Observando de nosso ângulo, depois que tudo aconteceu, podemos comparar os dois focos que aparentemente nortearam a atuação das duas companhias:

  • Blockbuster: oferecer filmes para aluguel em grande variedade de gêneros, em quantidade para satisfazer ao máximo o desejo do consumidor, aumentar a presença geográfica em número de lojas confortáveis.

  • Netflix: proporcionar o entretenimento desejado pelo cliente, por qualquer meio.

É claro que a principal lição não é criticar o modelo da Blockbuster, um sucesso e fenômeno em seu tempo. A observação é que a própria Blockbuster poderia ter sido o catalisador para suprir as novas necessidades e desejos com um novo modelo.

Exemplos aparecem constantemente: os filmes fotográficos para câmeras tradicionais, os aparelhos de fax e suas bobinas de papel térmico, os discos de vinil, os cartões postais, o papel carbono, além da incrível sequência fitas cassete/CD, nos walkman, diskman, ipod, iphone…

Em todos os numerosos exemplos, sempre houve uma empresa que produzia o “melhor, mais barato, mais eficiente item, com a melhor distribuição, apresentação e durabilidade possíveis”, até que veio o substituto. 

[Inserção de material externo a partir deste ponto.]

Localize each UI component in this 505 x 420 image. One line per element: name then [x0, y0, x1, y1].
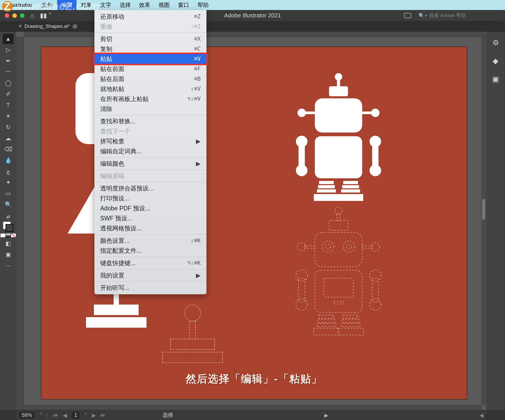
layers-icon[interactable]: ◆	[493, 57, 498, 65]
symbol-tool[interactable]: ✦	[3, 178, 13, 187]
shape-robot-solid[interactable]	[273, 70, 404, 208]
menu-item-贴在后面[interactable]: 贴在后面⌘B	[94, 74, 206, 84]
ruler-vertical	[16, 37, 24, 410]
menu-item-剪切[interactable]: 剪切⌘X	[94, 34, 206, 44]
svg-rect-52	[317, 323, 336, 327]
edit-menu-dropdown: 还原移动⌘Z重做⇧⌘Z剪切⌘X复制⌘C粘贴⌘V贴在前面⌘F贴在后面⌘B就地粘贴⇧…	[94, 10, 206, 294]
eyedropper-tool[interactable]: 💧	[3, 156, 13, 165]
menu-item-透视网格预设...[interactable]: 透视网格预设...	[94, 223, 206, 233]
menu-item-颜色设置...[interactable]: 颜色设置...⇧⌘K	[94, 236, 206, 246]
menu-item-编辑自定词典...[interactable]: 编辑自定词典...	[94, 146, 206, 156]
menu-item-label: 指定配置文件...	[100, 247, 142, 255]
menu-帮助[interactable]: 帮助	[193, 0, 213, 10]
shape-robot-selection-outline[interactable]	[273, 205, 404, 342]
home-icon[interactable]: ⌂	[30, 12, 34, 19]
svg-point-5	[325, 110, 331, 115]
close-window[interactable]	[5, 13, 9, 18]
svg-rect-42	[324, 278, 353, 297]
menu-item-编辑原稿: 编辑原稿	[94, 171, 206, 181]
menu-item-Adobe PDF 预设...[interactable]: Adobe PDF 预设...	[94, 203, 206, 213]
menu-选择[interactable]: 选择	[115, 0, 135, 10]
menu-视图[interactable]: 视图	[154, 0, 174, 10]
screen-mode-icon-2[interactable]: ▣	[3, 250, 13, 259]
scrollbar-horizontal[interactable]	[24, 405, 481, 410]
artboard-dropdown-icon[interactable]: ˅	[84, 412, 87, 418]
wand-tool[interactable]: ✴	[3, 112, 13, 121]
menu-item-label: 拼写检查	[100, 137, 124, 145]
maximize-window[interactable]	[20, 13, 24, 18]
scrollbar-vertical[interactable]	[481, 37, 486, 405]
menu-item-shortcut: ⌘B	[194, 76, 201, 82]
menu-item-复制[interactable]: 复制⌘C	[94, 44, 206, 54]
paintbrush-tool[interactable]: ✐	[3, 89, 13, 99]
menu-item-shortcut: ⇧⌘V	[191, 86, 201, 92]
close-tab-icon[interactable]: ✕	[18, 24, 22, 29]
svg-rect-32	[315, 232, 362, 267]
menu-item-label: 编辑颜色	[100, 160, 124, 168]
menu-item-粘贴[interactable]: 粘贴⌘V	[94, 54, 206, 64]
nav-last-icon[interactable]: ⏭	[100, 412, 106, 418]
tool-panel: ▲ ▷ ✒ 〰 ◯ ✐ T ✴ ↻ ☁ ⌫ 💧 ڇ ✦ ▭ 🔍 ⇄ ◧ ▣	[0, 32, 16, 410]
menu-item-SWF 预设...[interactable]: SWF 预设...	[94, 213, 206, 223]
pen-tool[interactable]: ✒	[3, 56, 13, 66]
zoom-level[interactable]: 58%	[19, 412, 35, 419]
cloud-tool[interactable]: ☁	[3, 134, 13, 143]
menu-item-透明度拼合器预设...[interactable]: 透明度拼合器预设...	[94, 183, 206, 193]
menu-item-清除[interactable]: 清除	[94, 104, 206, 114]
right-panel-strip: ⚙ ◆ ▣	[486, 32, 505, 410]
status-play-icon[interactable]: ▶	[324, 412, 328, 418]
artboard-number[interactable]: 1	[72, 412, 80, 419]
svg-rect-31	[329, 220, 348, 230]
canvas-area[interactable]: 然后选择「编辑」-「粘贴」	[16, 32, 486, 410]
doc-arrange-icon[interactable]: ▮▮ ˅	[40, 12, 52, 19]
nav-first-icon[interactable]: ⏮	[53, 412, 58, 418]
svg-rect-22	[318, 185, 335, 188]
menu-item-编辑颜色[interactable]: 编辑颜色▶	[94, 159, 206, 169]
help-search[interactable]: 🔍▾ 搜索 Adobe 帮助	[416, 12, 500, 19]
document-tab[interactable]: ✕ Drawing_Shapes.ai* @	[18, 23, 77, 29]
draw-mode-icon[interactable]: ◧	[3, 239, 13, 248]
selection-tool[interactable]: ▲	[3, 34, 13, 44]
type-tool[interactable]: T	[3, 100, 13, 110]
menu-item-还原移动[interactable]: 还原移动⌘Z	[94, 12, 206, 22]
status-mode: 选择	[163, 412, 173, 419]
minimize-window[interactable]	[12, 13, 17, 18]
menu-item-拼写检查[interactable]: 拼写检查▶	[94, 136, 206, 146]
nav-next-icon[interactable]: ▶	[92, 412, 96, 418]
properties-icon[interactable]: ⚙	[492, 38, 499, 47]
svg-rect-26	[342, 185, 359, 188]
libraries-icon[interactable]: ▣	[492, 75, 499, 83]
direct-selection-tool[interactable]: ▷	[3, 45, 13, 55]
zoom-tool[interactable]: 🔍	[3, 200, 13, 209]
blend-tool[interactable]: ڇ	[3, 167, 13, 176]
screen-mode-icon[interactable]	[404, 13, 411, 18]
curvature-tool[interactable]: 〰	[3, 67, 13, 77]
menu-item-在所有画板上粘贴[interactable]: 在所有画板上粘贴⌥⇧⌘V	[94, 94, 206, 104]
menu-item-重做: 重做⇧⌘Z	[94, 22, 206, 32]
menu-item-label: 还原移动	[100, 13, 124, 21]
menu-窗口[interactable]: 窗口	[174, 0, 193, 10]
menu-item-查找和替换...[interactable]: 查找和替换...	[94, 116, 206, 126]
menu-item-键盘快捷键...[interactable]: 键盘快捷键...⌥⇧⌘K	[94, 258, 206, 268]
svg-point-0	[335, 73, 342, 80]
artboard-tool[interactable]: ▭	[3, 189, 13, 198]
menu-item-指定配置文件...[interactable]: 指定配置文件...	[94, 246, 206, 256]
eraser-tool[interactable]: ⌫	[3, 145, 13, 154]
fill-stroke-swatch[interactable]	[3, 221, 13, 232]
rotate-tool[interactable]: ↻	[3, 123, 13, 132]
swap-fill-stroke-icon[interactable]: ⇄	[6, 214, 10, 220]
menu-item-开始听写...[interactable]: 开始听写...	[94, 283, 206, 293]
menu-item-就地粘贴[interactable]: 就地粘贴⇧⌘V	[94, 84, 206, 94]
scroll-left-icon[interactable]: ◀	[479, 412, 483, 418]
menu-item-贴在前面[interactable]: 贴在前面⌘F	[94, 64, 206, 74]
nav-prev-icon[interactable]: ◀	[63, 412, 67, 418]
menu-item-我的设置[interactable]: 我的设置▶	[94, 270, 206, 280]
menu-效果[interactable]: 效果	[135, 0, 154, 10]
shape-joystick-selection-outline[interactable]	[162, 305, 223, 363]
color-mode-row[interactable]	[1, 234, 16, 237]
zoom-dropdown-icon[interactable]: ˅	[39, 412, 42, 418]
svg-rect-2	[329, 86, 348, 96]
menu-item-打印预设...[interactable]: 打印预设...	[94, 193, 206, 203]
more-tools-icon[interactable]	[3, 261, 13, 270]
ellipse-tool[interactable]: ◯	[3, 78, 13, 88]
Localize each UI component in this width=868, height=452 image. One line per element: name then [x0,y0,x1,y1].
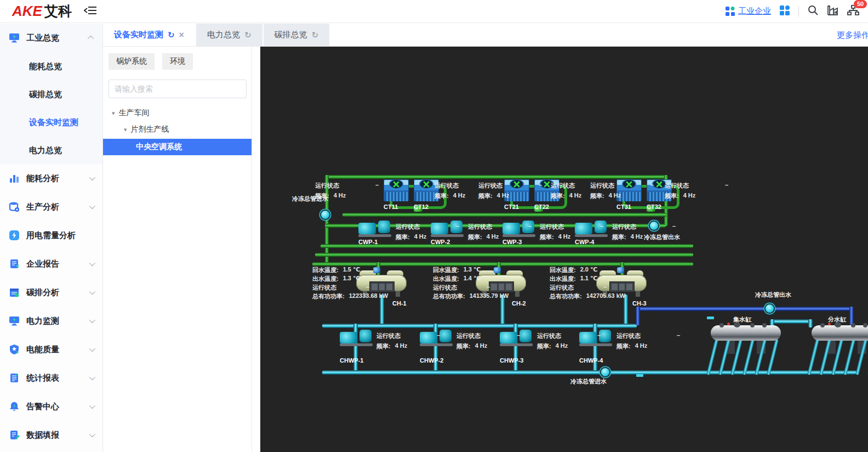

Em um dos parágrafos do seu artigo, Levitt menciona: “A indústria tem seus olhos tão focados em seu produto específico, que não enxerga como ele está ficando obsoleto”. O que é preciso fazer para sobreviver? Mudar. Transformar-se. Não só como resultado de uma convenção de líderes, gerentes e supervisores, mas sim como um processo contínuo de prestar atenção, levantar dúvidas, desafiar e experimentar.

Agora, voltando ao exemplo do aniversário de seu filho ou neto. Ao acordar de manhã você encontrará as peças fabricadas, o manual de instruções impresso, uma caixa colorida para o brinquedo e até o papel-presente para embrulhá-lo.

Nossa primeira reação poderia ser imaginar o grande custo que essa caixinha terá! Afinal, uma impressora residencial 3D capaz disso! Mas isso é só a primeira reação, como aconteceu em todas as rupturas e evoluções da história. Se pensarmos nas fases, esforços e custos eliminados, vamos lembrar: na fábrica, nada foi feito, embalado, faturado, estocado ou despachado; no transporte, absolutamente nada; a caixa de papelão que protege o produto na distribuição foi eliminada; ninguém visitou a loja de brinquedos, ou seja, sem estacionamento, filas, manuseio, pagamento e liberação; nenhuma gota de gasolina foi gasta, por você ou por transportadores.

Claro que nem tudo poderá ser produzido em casa, mas pense nos inúmeros itens sujeitos a esse progresso, que com o tempo não precisarão vir em veículos de entrega, nem em drones, como plásticos, talheres, copos, canudos, descartáveis, jogos de tabuleiro, quebra-cabeças, chaveiros, material escolar, etc. 

Você pode imaginar e sonhar as mudanças a caminho. Como já disse um sábio, você deve sonhar, só não pode ficar dormindo.